■ **What is needed**: Give only the number of lines in the data that contain the word "China".

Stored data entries
%%

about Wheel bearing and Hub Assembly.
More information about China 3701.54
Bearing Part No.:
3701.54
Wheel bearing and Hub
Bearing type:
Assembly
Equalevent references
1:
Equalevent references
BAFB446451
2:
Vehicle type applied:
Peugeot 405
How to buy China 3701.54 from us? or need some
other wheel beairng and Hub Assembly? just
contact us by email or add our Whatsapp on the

%%
%%

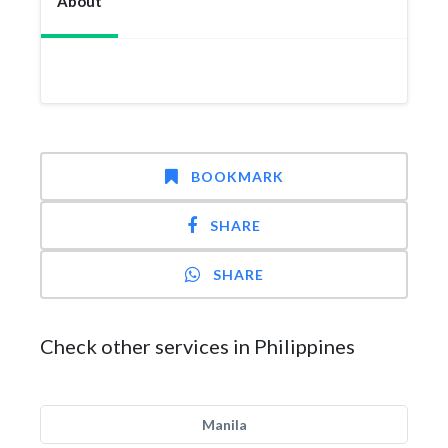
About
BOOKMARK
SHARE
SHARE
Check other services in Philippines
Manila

%%

■ **Exercise output**: 2